## [Work instruction]
Look through the records below and copy each line that includes the word "divider".
*** Provided material ***
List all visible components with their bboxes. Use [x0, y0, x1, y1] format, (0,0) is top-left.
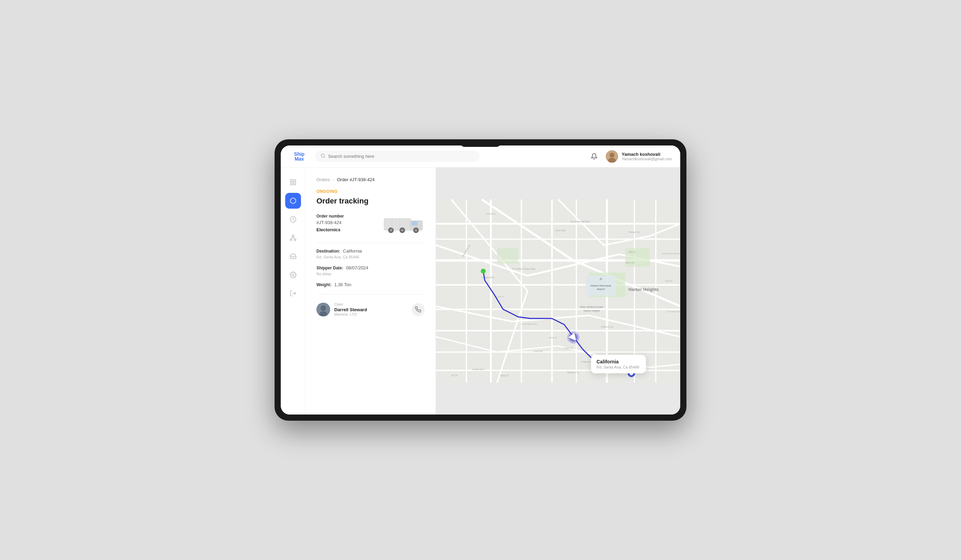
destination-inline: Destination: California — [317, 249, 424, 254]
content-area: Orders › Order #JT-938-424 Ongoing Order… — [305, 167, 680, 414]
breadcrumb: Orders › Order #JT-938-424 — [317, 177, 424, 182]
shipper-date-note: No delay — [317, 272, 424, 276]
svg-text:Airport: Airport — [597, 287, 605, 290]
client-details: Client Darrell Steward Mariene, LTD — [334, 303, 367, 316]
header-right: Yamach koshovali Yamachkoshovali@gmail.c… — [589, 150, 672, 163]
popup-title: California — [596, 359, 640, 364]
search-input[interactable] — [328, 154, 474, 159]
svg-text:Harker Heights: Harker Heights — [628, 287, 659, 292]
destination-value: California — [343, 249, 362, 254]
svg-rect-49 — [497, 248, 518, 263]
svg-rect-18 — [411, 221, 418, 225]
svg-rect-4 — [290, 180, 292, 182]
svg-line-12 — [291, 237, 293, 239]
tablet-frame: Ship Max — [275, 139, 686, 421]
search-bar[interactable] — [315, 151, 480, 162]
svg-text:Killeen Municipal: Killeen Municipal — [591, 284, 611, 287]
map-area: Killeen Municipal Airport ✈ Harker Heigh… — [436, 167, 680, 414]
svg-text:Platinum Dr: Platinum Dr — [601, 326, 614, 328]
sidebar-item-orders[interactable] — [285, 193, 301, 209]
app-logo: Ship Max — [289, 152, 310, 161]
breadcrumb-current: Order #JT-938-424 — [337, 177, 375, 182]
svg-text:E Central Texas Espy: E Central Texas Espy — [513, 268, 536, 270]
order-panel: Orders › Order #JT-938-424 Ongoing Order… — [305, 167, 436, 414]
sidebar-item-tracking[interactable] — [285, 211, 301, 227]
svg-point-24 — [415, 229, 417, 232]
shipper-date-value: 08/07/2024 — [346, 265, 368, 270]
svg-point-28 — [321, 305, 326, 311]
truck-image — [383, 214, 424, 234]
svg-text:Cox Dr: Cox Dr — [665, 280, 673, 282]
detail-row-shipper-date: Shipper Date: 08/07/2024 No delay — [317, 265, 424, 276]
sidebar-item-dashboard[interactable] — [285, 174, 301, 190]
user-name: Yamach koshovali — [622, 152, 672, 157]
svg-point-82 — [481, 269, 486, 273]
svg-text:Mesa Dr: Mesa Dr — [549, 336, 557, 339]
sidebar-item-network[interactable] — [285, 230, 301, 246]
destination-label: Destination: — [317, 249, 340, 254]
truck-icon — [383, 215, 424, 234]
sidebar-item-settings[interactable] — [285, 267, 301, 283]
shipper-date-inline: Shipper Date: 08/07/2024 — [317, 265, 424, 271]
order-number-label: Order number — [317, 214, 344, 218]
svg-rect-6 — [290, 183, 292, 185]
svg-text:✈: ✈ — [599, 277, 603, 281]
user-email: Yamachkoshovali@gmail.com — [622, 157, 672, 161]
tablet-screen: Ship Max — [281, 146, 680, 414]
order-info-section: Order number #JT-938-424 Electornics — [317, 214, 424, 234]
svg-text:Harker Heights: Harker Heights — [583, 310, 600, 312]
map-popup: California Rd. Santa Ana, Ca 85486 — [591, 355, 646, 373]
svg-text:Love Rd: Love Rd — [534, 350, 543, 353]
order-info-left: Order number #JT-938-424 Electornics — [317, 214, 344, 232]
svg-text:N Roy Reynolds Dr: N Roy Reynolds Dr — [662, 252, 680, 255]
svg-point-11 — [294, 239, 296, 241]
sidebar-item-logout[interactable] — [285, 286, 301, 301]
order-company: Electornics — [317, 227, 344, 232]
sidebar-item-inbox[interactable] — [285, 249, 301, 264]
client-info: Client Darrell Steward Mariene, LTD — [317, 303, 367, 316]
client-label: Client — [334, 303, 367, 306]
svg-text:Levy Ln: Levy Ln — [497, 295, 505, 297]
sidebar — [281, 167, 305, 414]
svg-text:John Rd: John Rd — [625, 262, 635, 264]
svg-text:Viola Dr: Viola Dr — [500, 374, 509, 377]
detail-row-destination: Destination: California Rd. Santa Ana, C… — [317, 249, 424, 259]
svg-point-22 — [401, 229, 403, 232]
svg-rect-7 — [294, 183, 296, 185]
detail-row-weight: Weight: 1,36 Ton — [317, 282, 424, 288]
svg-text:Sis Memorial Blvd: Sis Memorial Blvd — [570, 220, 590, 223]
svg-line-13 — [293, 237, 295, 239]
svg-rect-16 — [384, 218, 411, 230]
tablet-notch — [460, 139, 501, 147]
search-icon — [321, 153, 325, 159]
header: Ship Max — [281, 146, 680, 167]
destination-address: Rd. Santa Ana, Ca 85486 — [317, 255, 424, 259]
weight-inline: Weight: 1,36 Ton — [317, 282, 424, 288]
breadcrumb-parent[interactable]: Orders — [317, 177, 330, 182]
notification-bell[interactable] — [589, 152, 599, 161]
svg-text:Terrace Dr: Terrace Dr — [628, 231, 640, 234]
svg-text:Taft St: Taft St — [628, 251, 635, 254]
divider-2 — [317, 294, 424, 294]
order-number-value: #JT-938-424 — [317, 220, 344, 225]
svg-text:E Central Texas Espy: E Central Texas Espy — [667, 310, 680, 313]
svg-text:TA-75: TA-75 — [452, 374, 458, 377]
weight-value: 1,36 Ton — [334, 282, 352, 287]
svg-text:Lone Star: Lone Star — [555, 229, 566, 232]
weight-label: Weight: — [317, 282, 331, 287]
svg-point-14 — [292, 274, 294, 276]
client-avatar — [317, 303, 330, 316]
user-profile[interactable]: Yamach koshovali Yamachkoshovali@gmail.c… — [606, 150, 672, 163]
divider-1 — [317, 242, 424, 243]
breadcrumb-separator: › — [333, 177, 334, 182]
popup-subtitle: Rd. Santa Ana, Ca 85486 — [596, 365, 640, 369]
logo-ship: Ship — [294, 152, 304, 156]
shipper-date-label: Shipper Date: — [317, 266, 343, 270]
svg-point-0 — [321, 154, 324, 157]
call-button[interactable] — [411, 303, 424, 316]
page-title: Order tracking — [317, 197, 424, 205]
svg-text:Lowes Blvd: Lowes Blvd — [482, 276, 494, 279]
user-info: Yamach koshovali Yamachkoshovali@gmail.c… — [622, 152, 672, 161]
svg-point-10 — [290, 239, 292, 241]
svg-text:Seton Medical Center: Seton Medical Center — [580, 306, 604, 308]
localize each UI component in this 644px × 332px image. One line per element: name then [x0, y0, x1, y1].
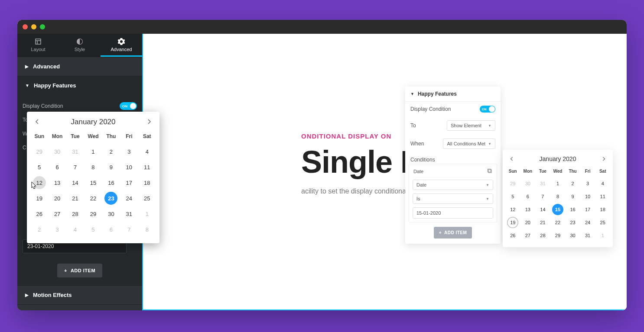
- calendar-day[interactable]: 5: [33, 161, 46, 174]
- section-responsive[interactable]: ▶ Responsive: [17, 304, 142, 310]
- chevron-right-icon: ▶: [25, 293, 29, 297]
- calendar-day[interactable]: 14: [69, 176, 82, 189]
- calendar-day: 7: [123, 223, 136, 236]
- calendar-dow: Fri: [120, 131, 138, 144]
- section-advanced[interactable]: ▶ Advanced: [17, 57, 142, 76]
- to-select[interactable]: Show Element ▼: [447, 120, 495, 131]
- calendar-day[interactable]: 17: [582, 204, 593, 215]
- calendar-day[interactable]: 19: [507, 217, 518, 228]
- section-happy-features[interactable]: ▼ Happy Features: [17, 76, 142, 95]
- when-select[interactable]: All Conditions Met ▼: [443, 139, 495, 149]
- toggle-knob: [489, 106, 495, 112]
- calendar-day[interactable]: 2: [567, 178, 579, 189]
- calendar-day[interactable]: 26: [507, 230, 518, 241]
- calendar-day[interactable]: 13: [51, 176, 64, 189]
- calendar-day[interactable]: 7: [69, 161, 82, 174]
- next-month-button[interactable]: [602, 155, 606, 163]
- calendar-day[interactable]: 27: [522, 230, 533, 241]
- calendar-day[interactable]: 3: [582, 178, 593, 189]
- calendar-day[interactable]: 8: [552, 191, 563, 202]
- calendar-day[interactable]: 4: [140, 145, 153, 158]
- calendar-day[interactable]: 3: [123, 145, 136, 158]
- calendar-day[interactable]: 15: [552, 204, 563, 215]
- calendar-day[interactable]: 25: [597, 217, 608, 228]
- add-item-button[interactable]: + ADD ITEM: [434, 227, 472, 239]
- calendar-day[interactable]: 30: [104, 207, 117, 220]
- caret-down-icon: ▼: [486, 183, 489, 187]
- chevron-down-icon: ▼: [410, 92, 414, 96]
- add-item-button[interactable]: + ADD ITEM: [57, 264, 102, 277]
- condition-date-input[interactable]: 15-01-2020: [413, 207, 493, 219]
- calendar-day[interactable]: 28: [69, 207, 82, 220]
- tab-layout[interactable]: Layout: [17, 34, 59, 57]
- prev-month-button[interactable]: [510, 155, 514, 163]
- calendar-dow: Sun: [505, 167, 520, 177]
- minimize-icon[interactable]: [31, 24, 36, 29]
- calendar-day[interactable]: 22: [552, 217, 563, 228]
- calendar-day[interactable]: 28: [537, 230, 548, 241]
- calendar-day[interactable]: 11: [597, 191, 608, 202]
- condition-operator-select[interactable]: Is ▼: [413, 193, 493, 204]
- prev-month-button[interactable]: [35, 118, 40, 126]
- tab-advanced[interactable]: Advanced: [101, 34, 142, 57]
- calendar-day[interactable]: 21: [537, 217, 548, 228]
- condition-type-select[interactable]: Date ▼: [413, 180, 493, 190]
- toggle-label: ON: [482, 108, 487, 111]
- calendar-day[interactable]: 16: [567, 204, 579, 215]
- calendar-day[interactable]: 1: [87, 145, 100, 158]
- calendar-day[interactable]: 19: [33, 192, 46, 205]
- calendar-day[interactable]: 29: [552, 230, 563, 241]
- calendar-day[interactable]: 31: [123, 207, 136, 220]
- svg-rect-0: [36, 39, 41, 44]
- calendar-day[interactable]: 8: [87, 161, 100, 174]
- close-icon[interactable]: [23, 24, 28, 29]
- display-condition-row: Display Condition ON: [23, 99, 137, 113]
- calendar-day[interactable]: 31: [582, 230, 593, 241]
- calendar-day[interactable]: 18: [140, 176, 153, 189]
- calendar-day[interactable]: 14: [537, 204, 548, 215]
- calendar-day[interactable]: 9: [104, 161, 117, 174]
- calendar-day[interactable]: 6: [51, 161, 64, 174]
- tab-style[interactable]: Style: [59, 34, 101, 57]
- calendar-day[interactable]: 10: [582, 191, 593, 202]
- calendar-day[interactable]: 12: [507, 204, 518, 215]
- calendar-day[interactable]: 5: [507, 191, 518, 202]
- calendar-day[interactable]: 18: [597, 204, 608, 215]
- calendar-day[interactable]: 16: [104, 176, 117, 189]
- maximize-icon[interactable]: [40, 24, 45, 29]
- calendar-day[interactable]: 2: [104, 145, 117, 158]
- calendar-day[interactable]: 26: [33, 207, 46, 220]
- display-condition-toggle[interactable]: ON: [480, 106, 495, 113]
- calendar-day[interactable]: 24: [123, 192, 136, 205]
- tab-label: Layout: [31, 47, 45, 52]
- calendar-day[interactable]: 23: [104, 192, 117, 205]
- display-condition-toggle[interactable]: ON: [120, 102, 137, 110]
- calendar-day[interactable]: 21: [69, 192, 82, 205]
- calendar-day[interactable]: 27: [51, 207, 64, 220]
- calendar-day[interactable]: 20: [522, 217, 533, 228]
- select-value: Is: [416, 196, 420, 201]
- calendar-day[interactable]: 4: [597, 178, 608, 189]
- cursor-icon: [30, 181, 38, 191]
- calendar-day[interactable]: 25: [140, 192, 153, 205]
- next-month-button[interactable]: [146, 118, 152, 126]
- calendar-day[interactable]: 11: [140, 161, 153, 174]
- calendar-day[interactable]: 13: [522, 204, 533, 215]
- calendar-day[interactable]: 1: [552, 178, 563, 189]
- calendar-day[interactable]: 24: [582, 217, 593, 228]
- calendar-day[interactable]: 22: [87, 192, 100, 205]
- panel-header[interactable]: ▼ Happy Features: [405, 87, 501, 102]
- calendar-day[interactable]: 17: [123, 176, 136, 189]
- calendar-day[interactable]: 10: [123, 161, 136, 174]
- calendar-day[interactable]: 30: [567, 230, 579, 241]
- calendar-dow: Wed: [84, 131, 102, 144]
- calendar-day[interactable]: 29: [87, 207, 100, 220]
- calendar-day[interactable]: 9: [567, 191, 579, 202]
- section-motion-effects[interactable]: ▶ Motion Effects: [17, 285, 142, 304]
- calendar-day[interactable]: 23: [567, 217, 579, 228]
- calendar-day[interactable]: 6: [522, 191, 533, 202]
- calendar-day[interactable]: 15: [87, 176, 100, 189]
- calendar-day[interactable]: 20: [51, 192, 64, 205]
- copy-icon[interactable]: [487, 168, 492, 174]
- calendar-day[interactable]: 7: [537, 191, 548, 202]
*** End of Provided material ***
## [Written response]
divider-2 — [317, 294, 424, 294]
divider-1 — [317, 242, 424, 243]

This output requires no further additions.